45db amp? In a set-top antenna? That's borderin' on N-V-T-S, nuts (apologies to Mel Brooks fans).

All an amp does is amplify everything... including the noise.

A quick look at Portland indicates everybody's up at their full power, so an amp at 45db is just going to overload the front end of the receiver, which will result in more breakup and gain you absolutely nothing... but likely lose you most of the channels.

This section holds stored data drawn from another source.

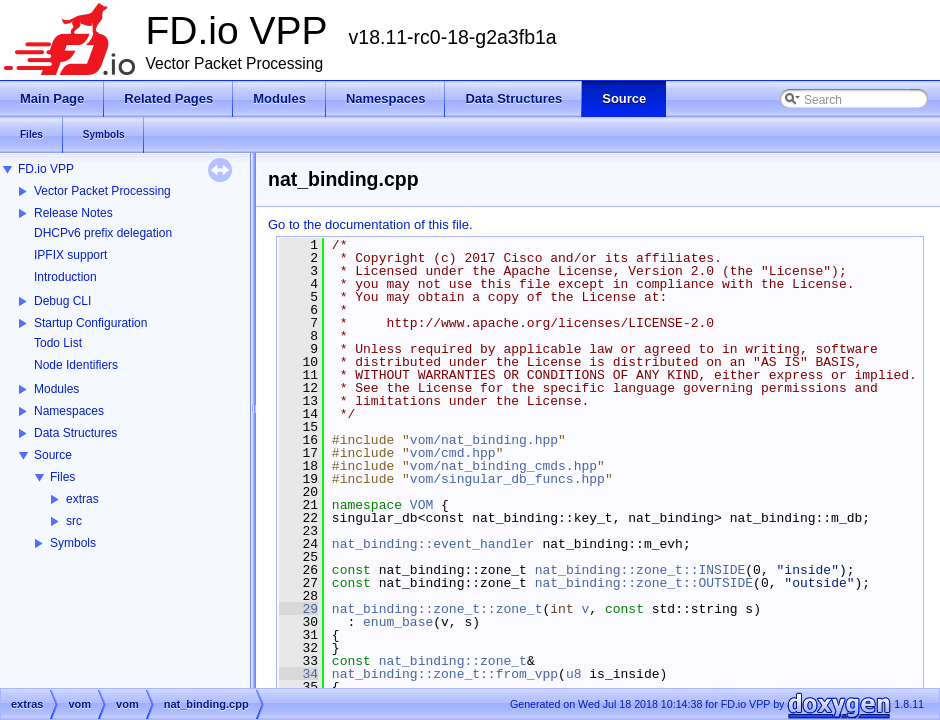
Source (53, 455)
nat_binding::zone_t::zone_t (437, 609)
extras (82, 499)
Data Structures (75, 433)
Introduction (65, 277)
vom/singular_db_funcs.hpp (507, 479)
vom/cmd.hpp (453, 453)
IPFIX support (70, 255)
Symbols (73, 543)
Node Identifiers (76, 365)
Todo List (58, 343)
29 (298, 609)
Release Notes (73, 213)
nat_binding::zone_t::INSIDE (640, 570)
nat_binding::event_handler (433, 544)
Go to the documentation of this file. (370, 224)
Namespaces (69, 411)
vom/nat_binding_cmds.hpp (503, 466)
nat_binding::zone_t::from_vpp (445, 674)
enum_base (398, 622)
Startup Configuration (90, 323)
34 (298, 674)
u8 (574, 674)
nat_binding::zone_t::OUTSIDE (644, 583)
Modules (56, 389)
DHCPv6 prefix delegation (103, 233)
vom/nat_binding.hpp (484, 440)
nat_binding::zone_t (453, 661)
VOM (421, 505)
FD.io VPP (46, 169)
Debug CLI (62, 301)
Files (62, 477)
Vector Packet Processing (102, 191)
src (74, 521)
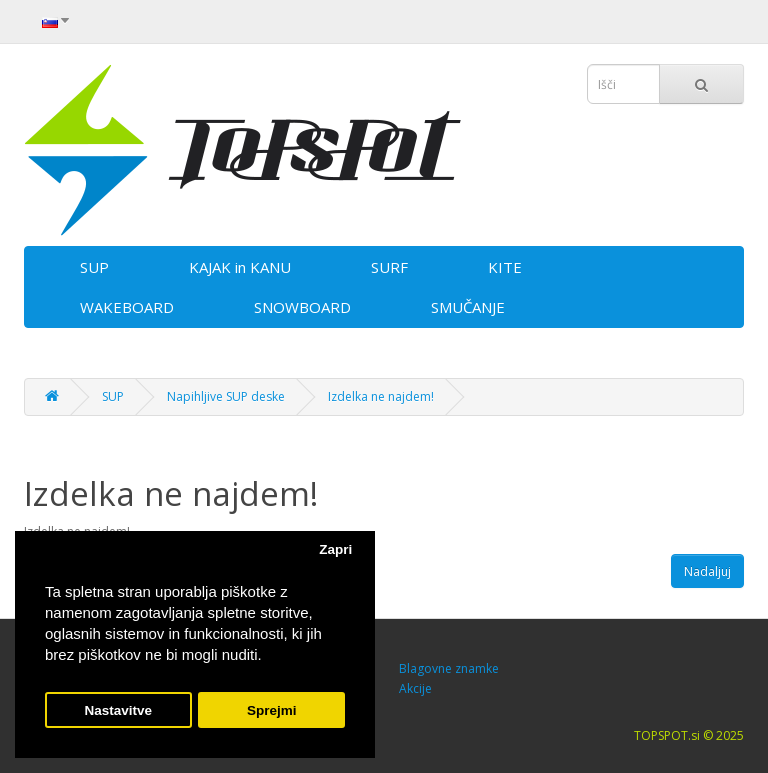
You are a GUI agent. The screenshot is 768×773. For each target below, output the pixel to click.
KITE (505, 267)
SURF (389, 267)
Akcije (415, 688)
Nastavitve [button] (119, 710)
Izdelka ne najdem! (381, 396)
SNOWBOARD (302, 307)
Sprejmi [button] (272, 710)
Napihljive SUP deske (226, 396)
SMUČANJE (468, 307)
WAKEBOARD (127, 307)
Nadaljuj (707, 571)
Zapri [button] (335, 549)
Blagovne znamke (449, 668)
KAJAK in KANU (240, 267)
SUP (94, 267)
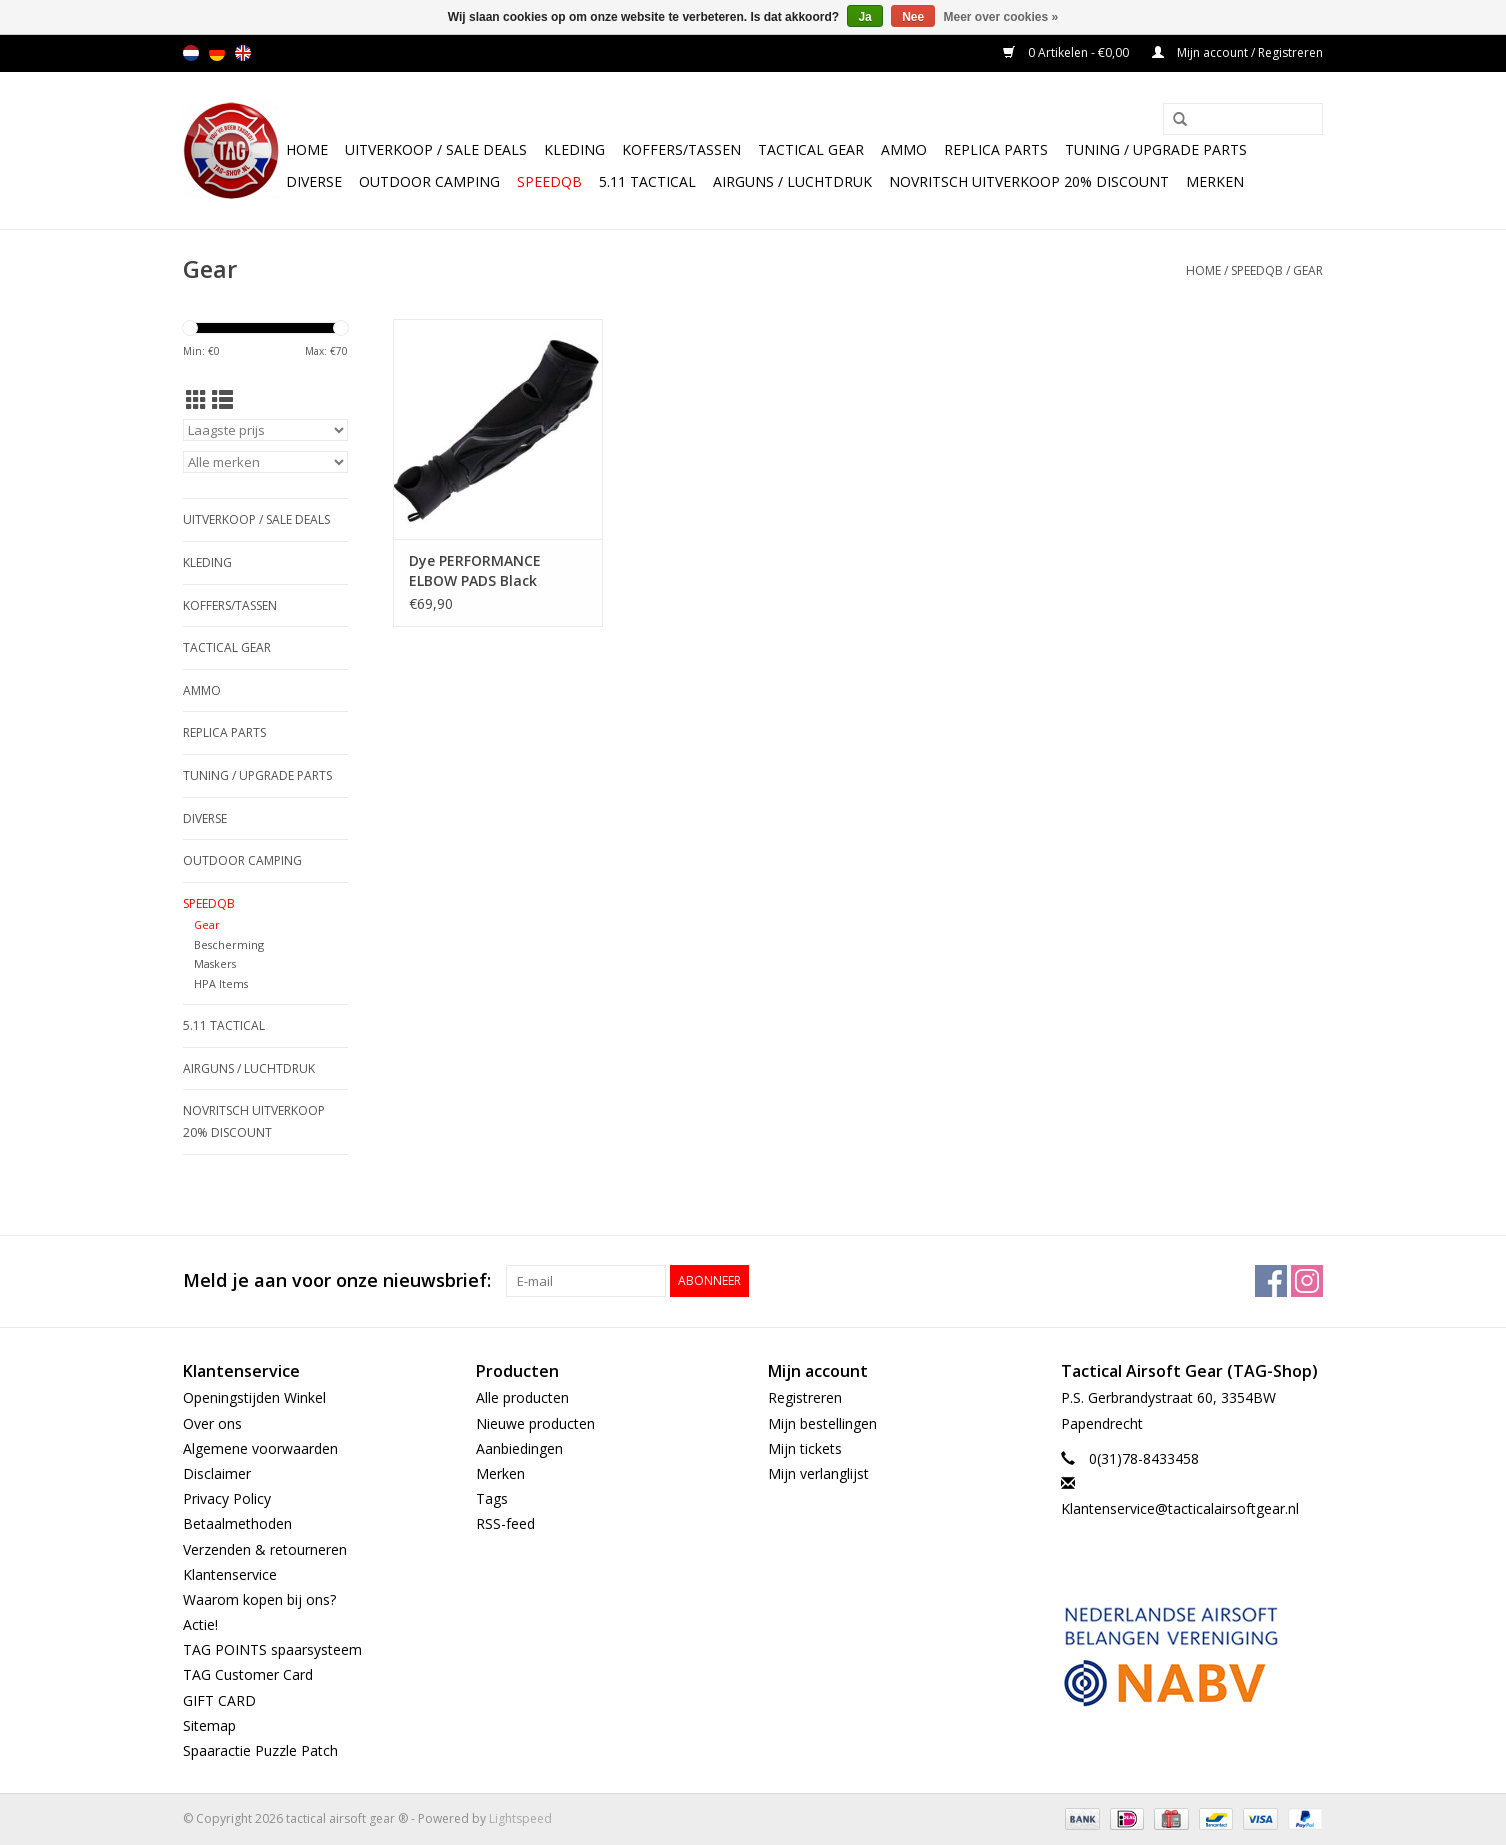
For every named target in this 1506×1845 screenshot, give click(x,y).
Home (307, 149)
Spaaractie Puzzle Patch (260, 1750)
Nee (913, 17)
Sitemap (209, 1725)
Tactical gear (811, 149)
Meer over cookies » (1001, 17)
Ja (864, 17)
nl (191, 53)
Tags (492, 1498)
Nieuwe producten (535, 1423)
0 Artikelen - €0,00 (1067, 52)
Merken (1215, 181)
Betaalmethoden (237, 1523)
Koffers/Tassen (681, 149)
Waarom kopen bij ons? (259, 1599)
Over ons (212, 1423)
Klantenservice (230, 1574)
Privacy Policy (227, 1498)
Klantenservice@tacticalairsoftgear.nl (1180, 1508)
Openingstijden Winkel (254, 1397)
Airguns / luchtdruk (792, 181)
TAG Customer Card (248, 1674)
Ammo (904, 149)
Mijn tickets (805, 1448)
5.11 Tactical (647, 181)
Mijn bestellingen (822, 1423)
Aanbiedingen (519, 1448)
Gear (1308, 270)
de (217, 53)
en (243, 53)
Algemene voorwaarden (260, 1448)
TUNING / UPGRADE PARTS (1156, 149)
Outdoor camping (429, 181)
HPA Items (221, 983)
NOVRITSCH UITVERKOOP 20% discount (1029, 181)
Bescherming (229, 944)
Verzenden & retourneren (265, 1549)
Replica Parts (996, 149)
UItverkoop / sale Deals (436, 149)
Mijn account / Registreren (1237, 52)
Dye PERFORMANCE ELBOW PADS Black (475, 570)
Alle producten (522, 1397)
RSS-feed (505, 1523)
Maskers (215, 963)
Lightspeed (520, 1818)
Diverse (314, 181)
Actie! (200, 1624)
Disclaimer (217, 1473)
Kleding (574, 149)
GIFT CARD (219, 1700)
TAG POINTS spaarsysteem (272, 1649)
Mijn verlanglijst (818, 1473)
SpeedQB (549, 181)
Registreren (805, 1397)
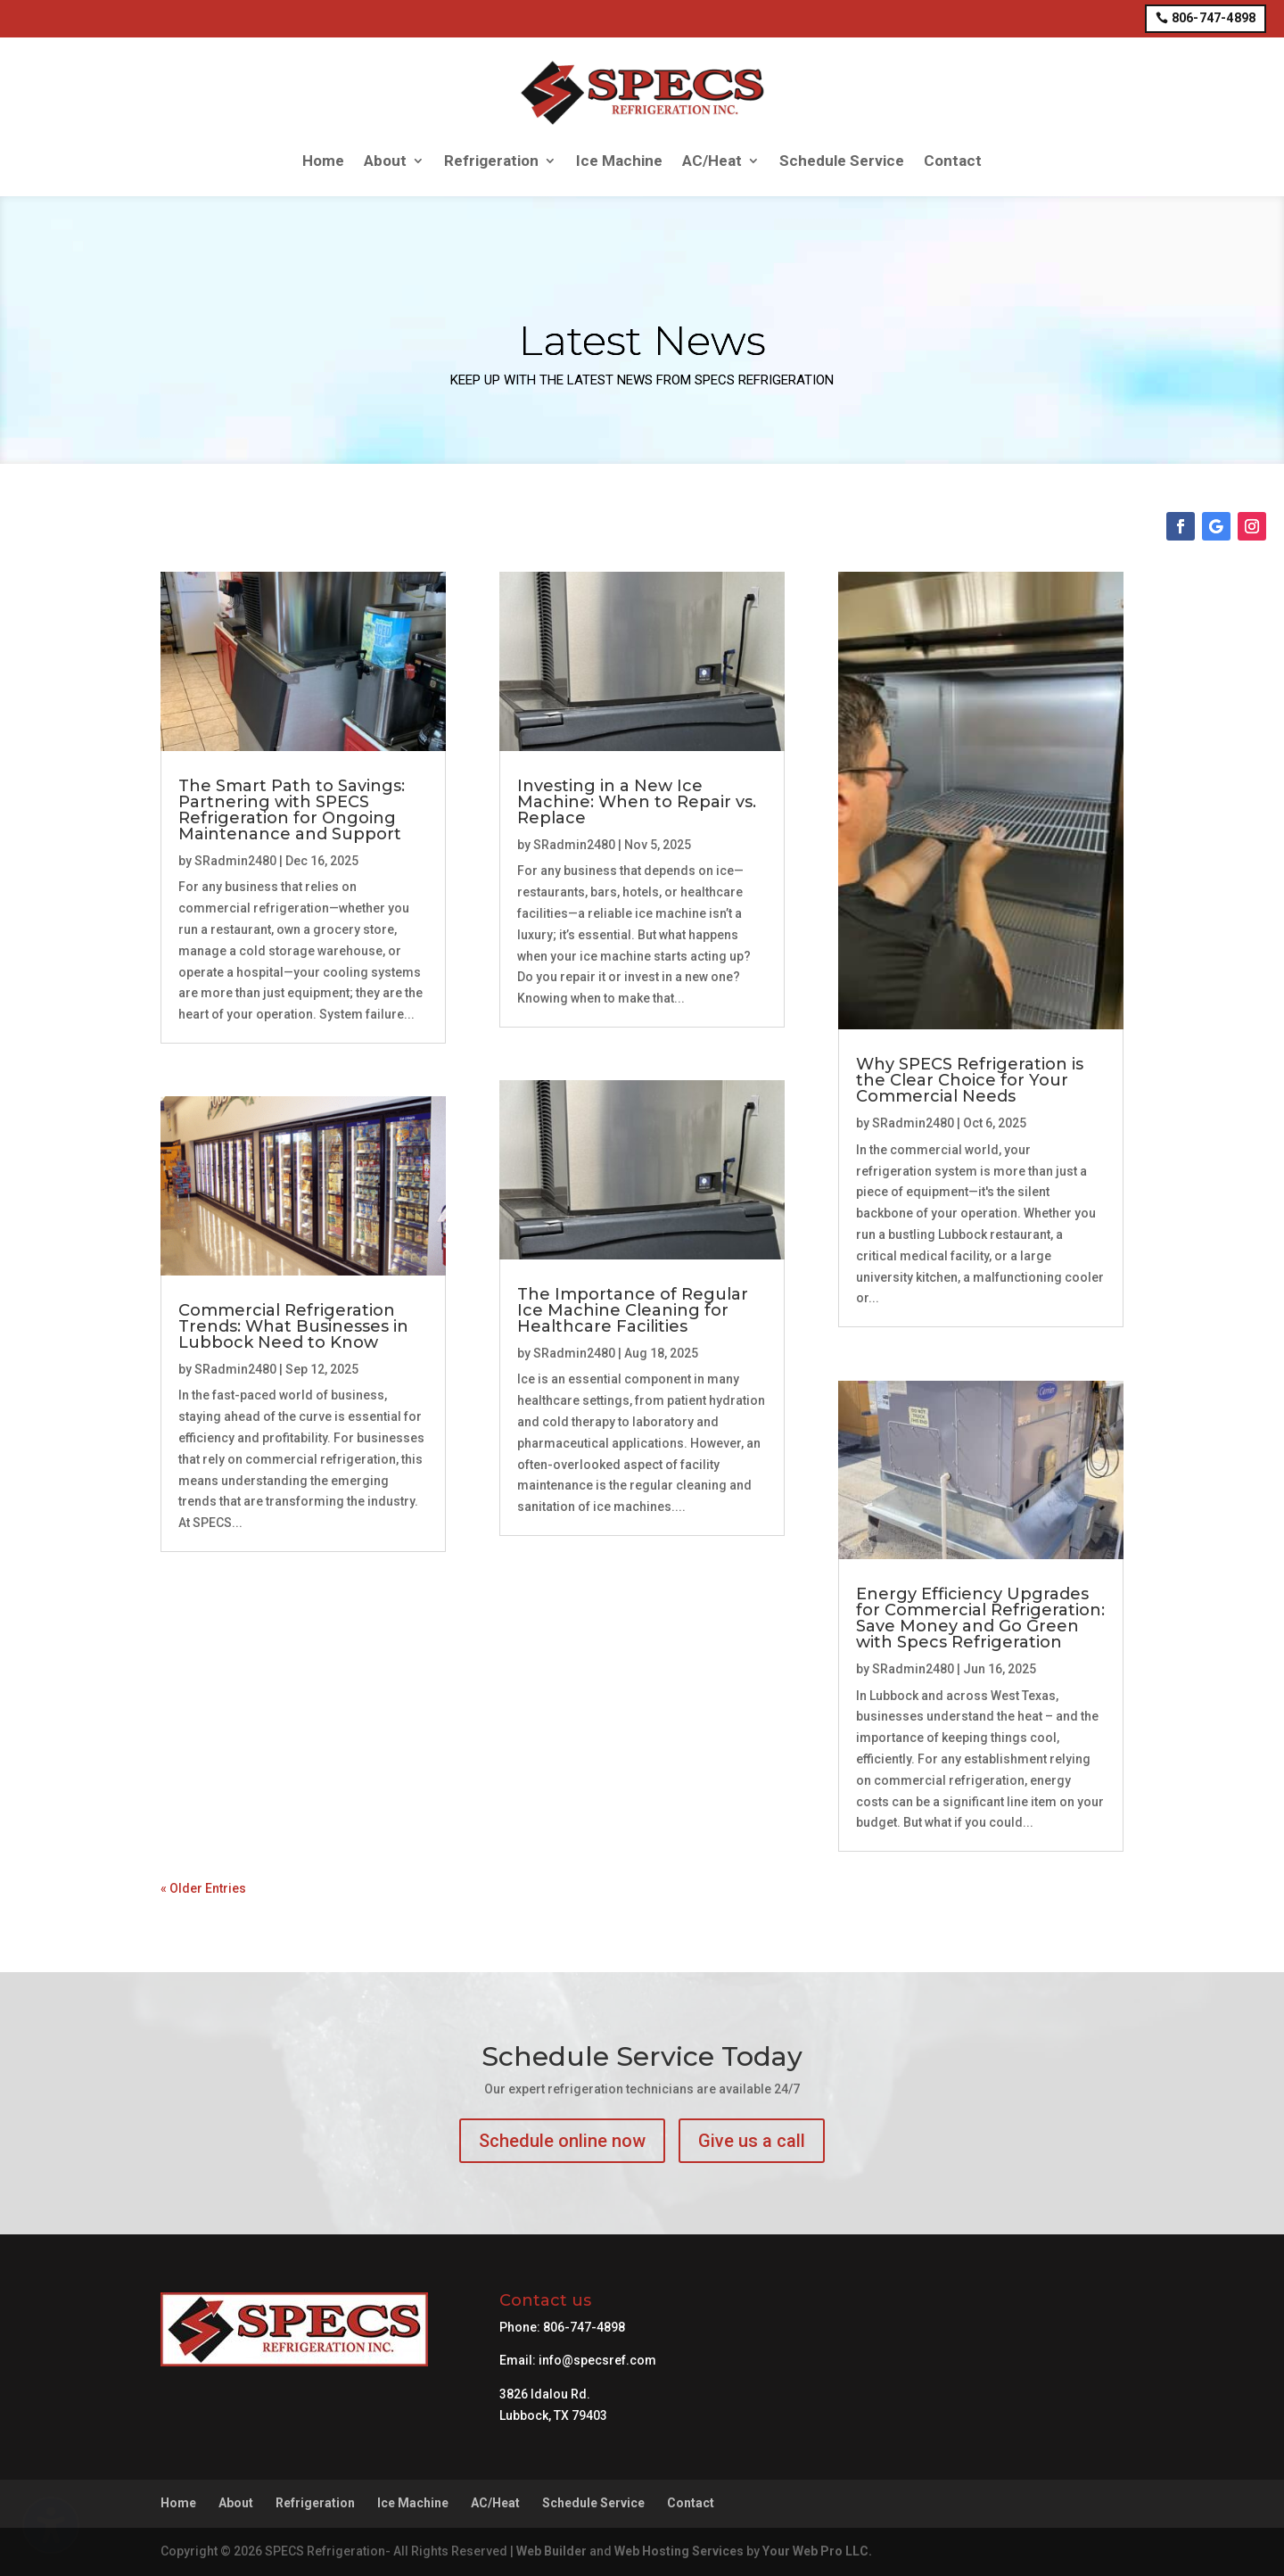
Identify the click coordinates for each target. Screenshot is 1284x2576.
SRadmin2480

I'd do my best to get an outside antenna with no amp. If it's simply not possible, I wouldn't amplify more than 3 db.


----------



## Bogwon (Jun 16, 2004)

A stupid question, but is the problem noise or a weak signal, or are they both considered the same? I sometimes have the same problem with my Dish HD signal dropping below a certain range. Dish says it's a problem with their new HD satellite. If it's a weak signal, wouldn't the amp in the set top antenna help that problem? thanks again


----------



## oldave (Dec 22, 2003)

Bogwon said:


> A stupid question, but is the problem noise or a weak signal, or are they both considered the same? I sometimes have the same problem with my Dish HD signal dropping below a certain range. Dish says it's a problem with their new HD satellite. If it's a weak signal, wouldn't the amp in the set top antenna help that problem? thanks again


No, it isn't a weak signal problem... you say you're already getting all your local channels, with occasional dropout.

The dropouts could be due to weak signal, but amplifying 45db is not going to help, since that's going to increase the noise, as well as introduce noise of its own, to the point that you're more likely to have more dropouts. Yes, the desired signal is also amplified, but with the increased noise floor, it's going to require even more signal to overcome the noise.

Again, I'd get outside with an antenna if at all possible.


----------



## Jim5506 (Jun 7, 2004)

Indoor antennas are notorious for multi-path (digital ghosts) which cause dropouts or no picture at all on a strong signal. You need a more directional antenna, outside (preferred), or use an outdoor directional antenna indoors (second best). If all your digitals are UHF get a small UHF yagi type antenna.


----------